[CVPR'22] Collaborative Transformers for Grounded Situation Recognition

This is the official PyTorch implementation of Collaborative Transformers for Grounded Situation Recognition.
CoFormer (Collaborative Glance-Gaze TransFormer) achieves state-of-the-art accuracy in every evaluation metric on the SWiG dataset.
This repository contains instructions, code and model checkpoint.

Overview

Grounded situation recognition is the task of predicting the main activity, entities playing certain roles within the activity, and bounding-box groundings of the entities in the given image. To effectively deal with this challenging task, we introduce a novel approach where the two processes for activity classification and entity estimation are interactive and complementary. To implement this idea, we propose Collaborative Glance-Gaze TransFormer (CoFormer) that consists of two modules: Glance transformer for activity classification and Gaze transformer for entity estimation. Glance transformer predicts the main activity with the help of Gaze transformer that analyzes entities and their relations, while Gaze transformer estimates the grounded entities by focusing only on the entities relevant to the activity predicted by Glance transformer. Our CoFormer achieves the state of the art in all evaluation metrics on the SWiG dataset.

Following conventions in the literature, we call an activity verb and an entity noun. Glance transformer predicts a verb with the help of Gaze-Step1 transformer that analyzes nouns and their relations by leveraging role features, while Gaze-Step2 transformer estimates the grounded nouns for the roles associated with the predicted verb. Prediction results are obtained by feed forward networks (FFNs).

Environment Setup

We provide instructions for environment setup.

# Clone this repository and navigate into the repository
git clone https://github.com/jhcho99/CoFormer.git    
cd CoFormer                                          

# Create a conda environment, activate the environment and install PyTorch via conda
conda create --name CoFormer python=3.9              
conda activate CoFormer                             
conda install pytorch==1.8.0 torchvision==0.9.0 cudatoolkit=11.1 -c pytorch -c conda-forge 

# Install requirements via pip
pip install -r requirements.txt

SWiG Dataset

Annotations are given in JSON format, and annotation files are under "SWiG/SWiG_jsons/" directory. Images can be downloaded here. Please download the images and store them in "SWiG/images_512/" directory.

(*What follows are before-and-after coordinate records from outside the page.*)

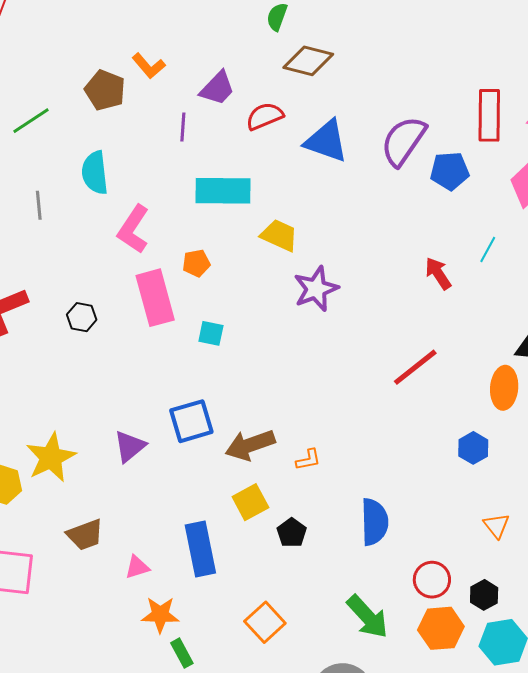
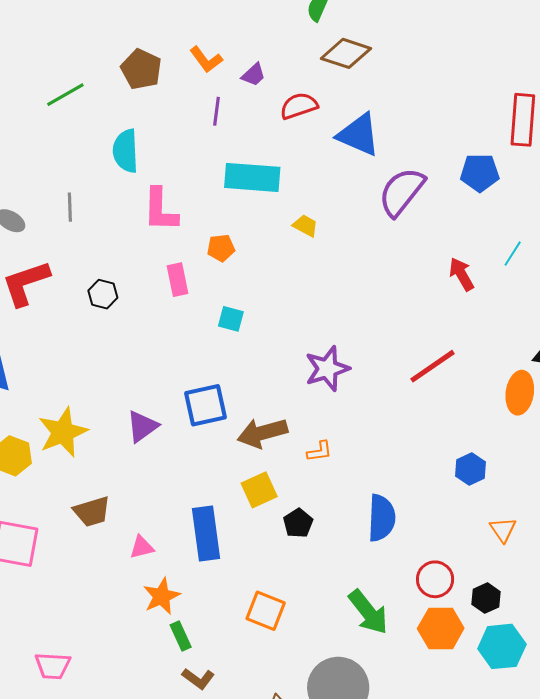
orange L-shape: (149, 66) -> (206, 59), moved
purple trapezoid: (217, 88) -> (253, 75), size x0.7
purple semicircle: (403, 141) -> (402, 192), moved
gray line: (39, 205) -> (70, 207), moved
pink L-shape: (133, 229) -> (160, 210), turned -36
yellow trapezoid: (279, 235) -> (305, 226), size x0.7
purple star: (316, 289) -> (327, 369), moved
pink rectangle: (155, 298) -> (177, 280), size x0.6
blue hexagon: (473, 448) -> (471, 469), moved
orange star: (160, 615) -> (162, 596), turned -30
orange square: (265, 622) -> (266, 611), turned -30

In the SWiG dataset, each image is associated with Verb, Frame and Groundings.

A) Verb: each image is paired with a verb. In the annotation file, "verb" denotes the salient action for an image.

B) Frame: a frame denotes the set of semantic roles for a verb. For example, the frame for verb "Drinking" denotes the set of semantic roles "Agent", "Liquid", "Container" and "Place". In the annotation file, "frames" show the set of semantic roles for a verb, and noun annotations for each role. There are three noun annotations for each role, which are given by three different annotators.

C) Groundings: each grounding is described in [x1, y1, x2, y2] format. In the annotation file, "bb" denotes bounding-box groundings for roles. Note that nouns can be labeled without groundings, e.g., in the case of occluded objects. When there is no grounding for a role, [-1, -1, -1, -1] is given.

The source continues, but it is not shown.